If The Living End depicts violent crime as an impulsive response to suffocating oppression, and Swoon shows that anti-normative sexuality can be a crime in itself, then together they provide a disquieting picture of the structures and consequences of homophobia. Despite legal victories and cultural assimilation in the interim, these structures have not entirely abated since 1992, and we now find ourselves in the midst of political and cultural backlash toward LGBTQ+ communities—see, for instance, Florida’s “Don’t Say Gay” bill, censorship of queer literature, and legislation blocking healthcare for transgender children. These films, though responding to the most pressing issues facing queer people 30 years ago, still felt relevant to me when I watched them. The Living End’s anarchy and anger and Swoon’s disquieting dialogue with history are both emotionally potent, intellectually honest cinematic approaches to depicting queer lives under attack, whether in 1992 or 2022.

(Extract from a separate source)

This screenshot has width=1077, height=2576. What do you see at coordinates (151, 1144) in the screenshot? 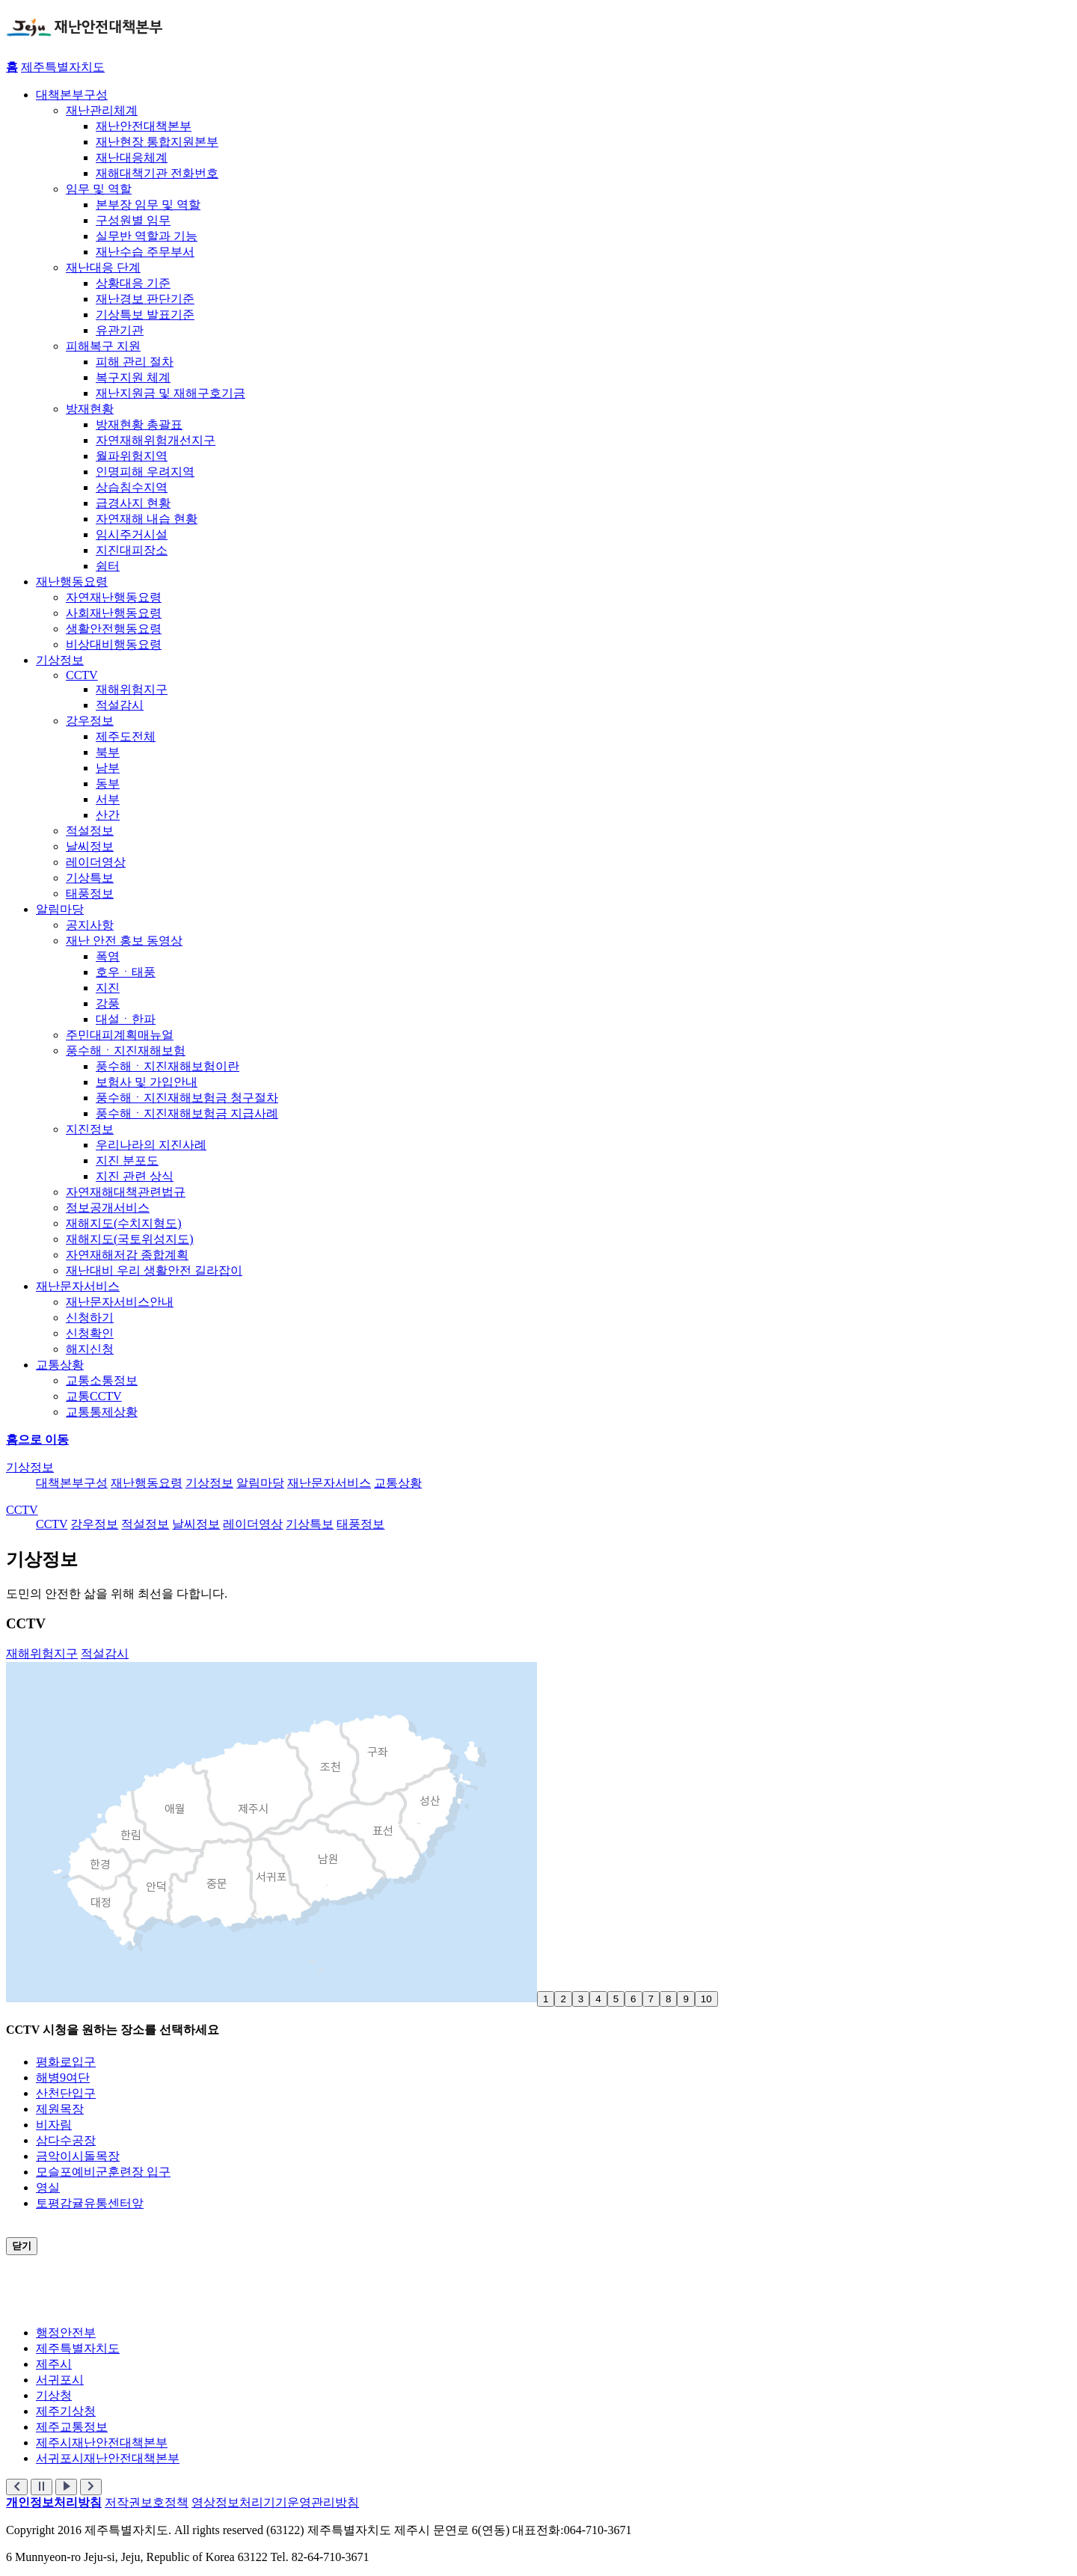
I see `우리나라의 지진사례` at bounding box center [151, 1144]. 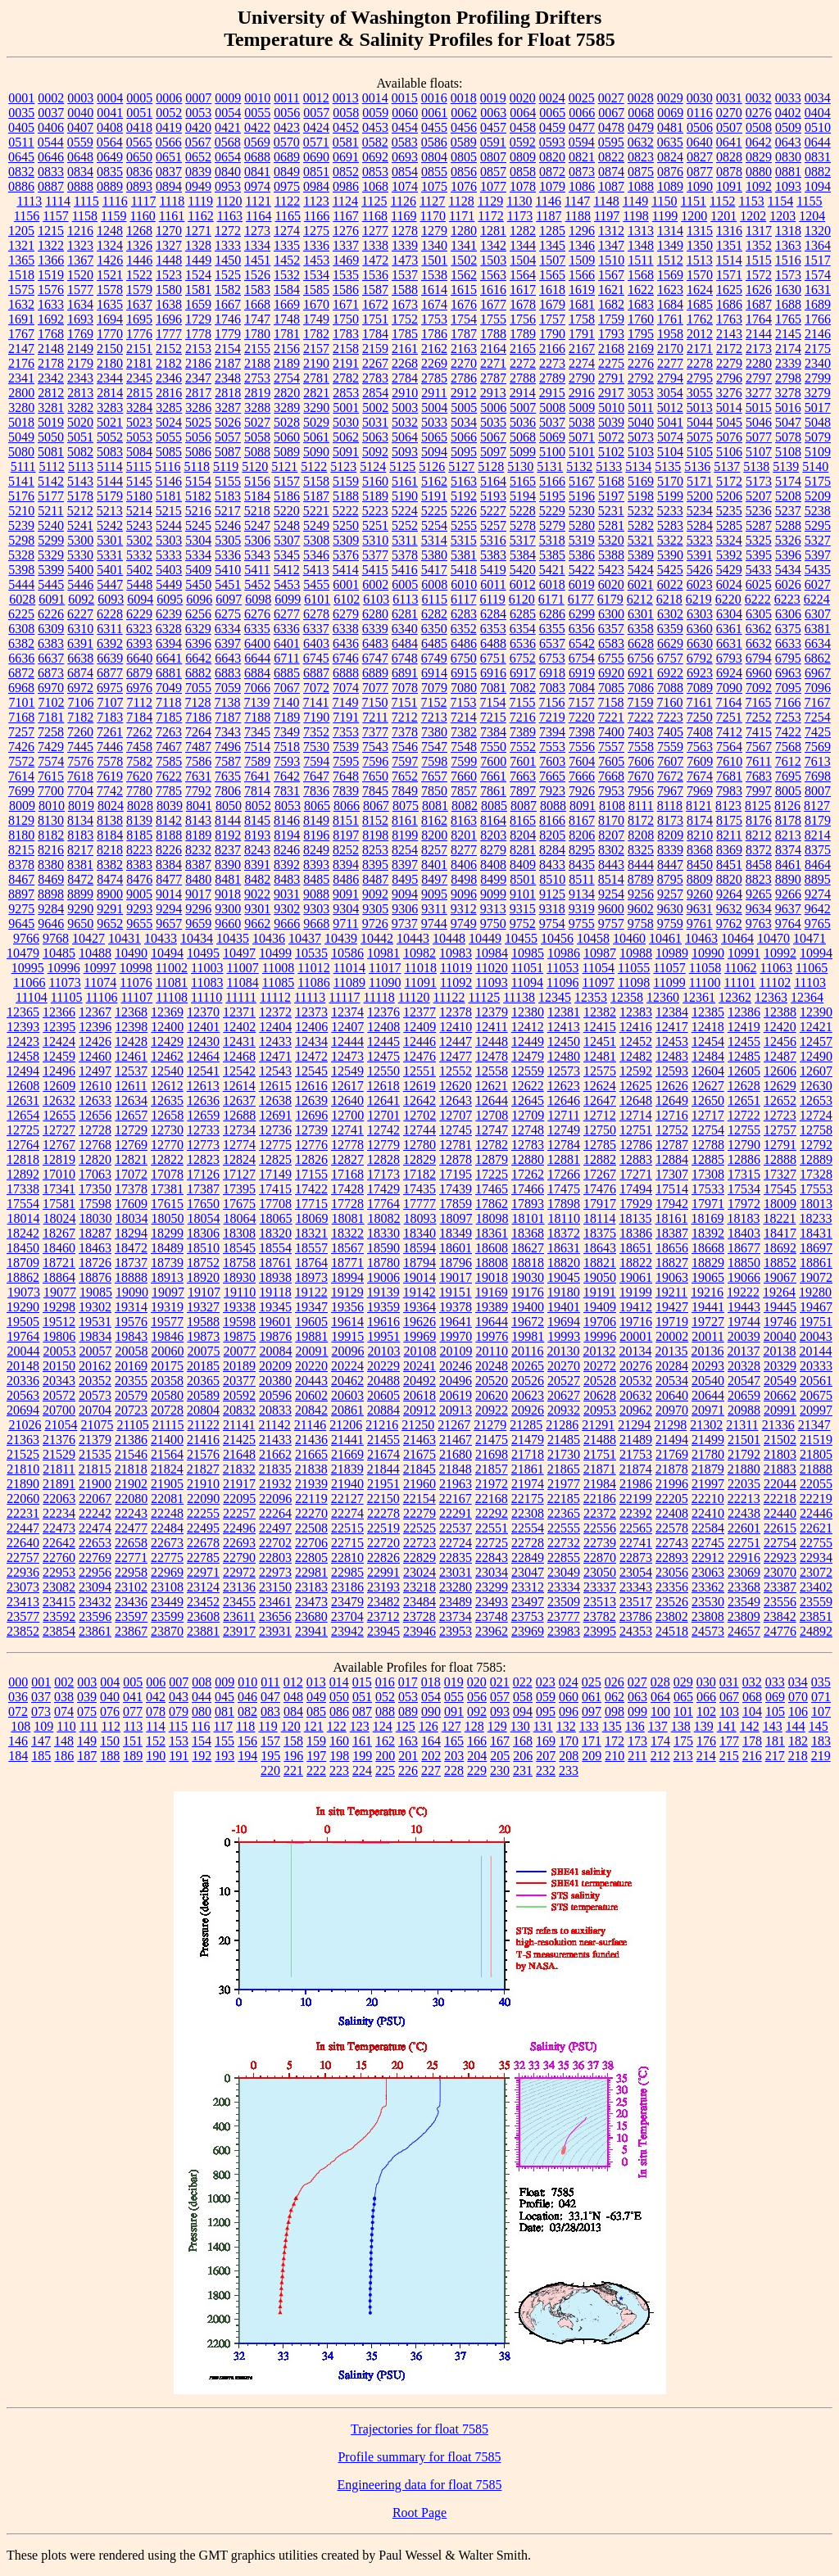 I want to click on 0642, so click(x=759, y=142).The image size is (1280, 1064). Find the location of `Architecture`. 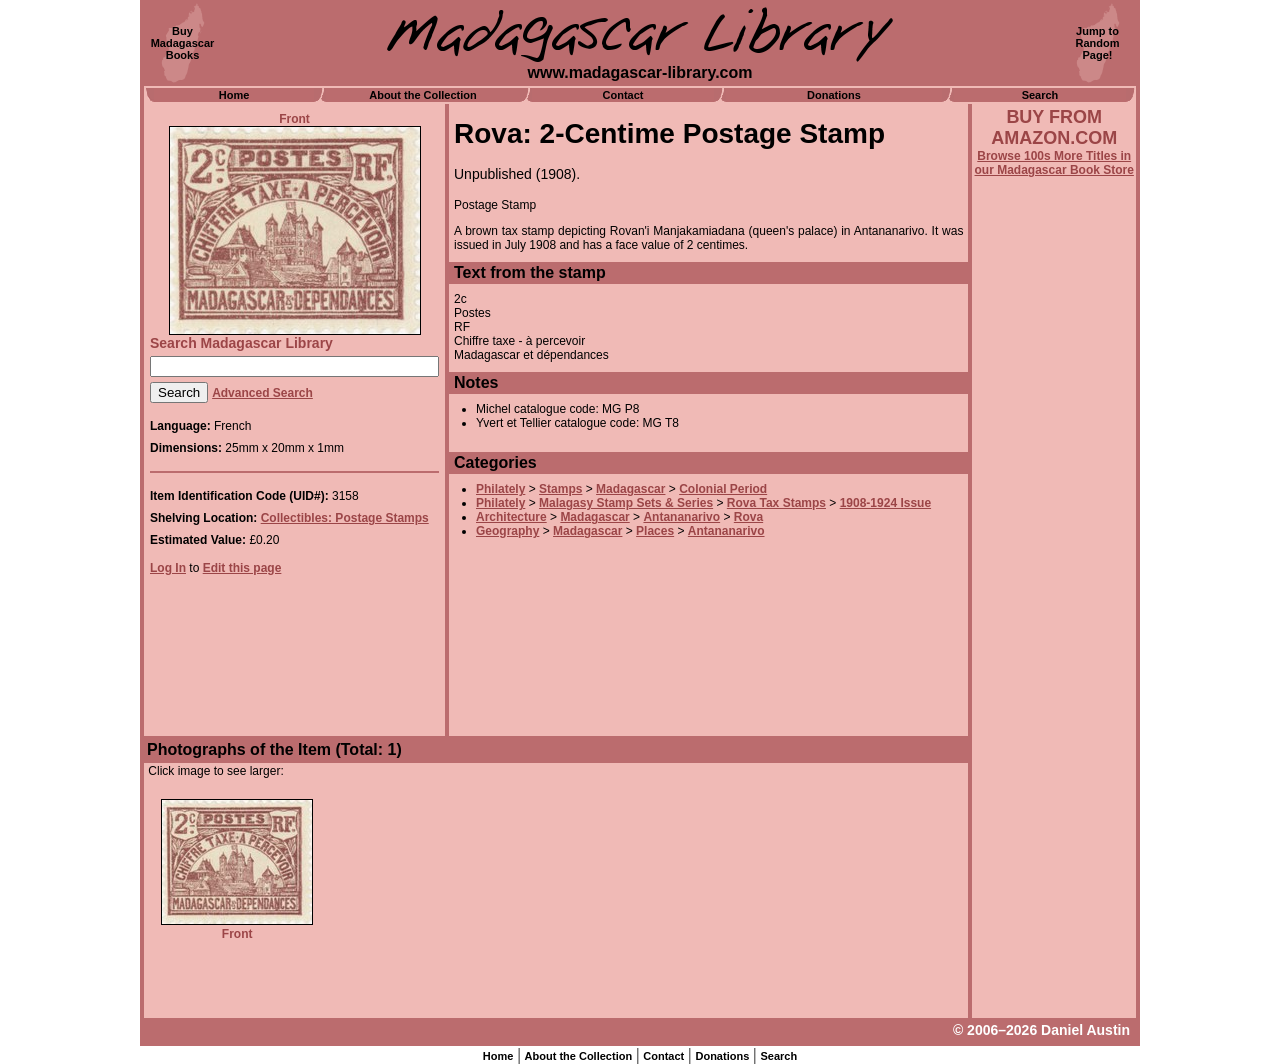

Even with the increase in volume of queer films in mainstream filmmaking, I find that perspectives like Kalin’s and Araki’s are underrepresented, which can at least partially be attributed to the difficulties of independent filmmaking and the limits of queer narratives that corporations will bankroll. The Living End and Swoon are powerful films because they are both uncompromising, singular aesthetic visions and urgent responses to the oppression of queer communities. In her conclusion to New Queer Cinema: Director’s Cut, written during the Obama administration, B. Ruby Rich wrote “Yes, I’m happy to have more rights, but oh how I miss the outlawry of the old days.” With the rights and safety of queer people still threatened, it may be time for cinematic “outlawry” to make a return.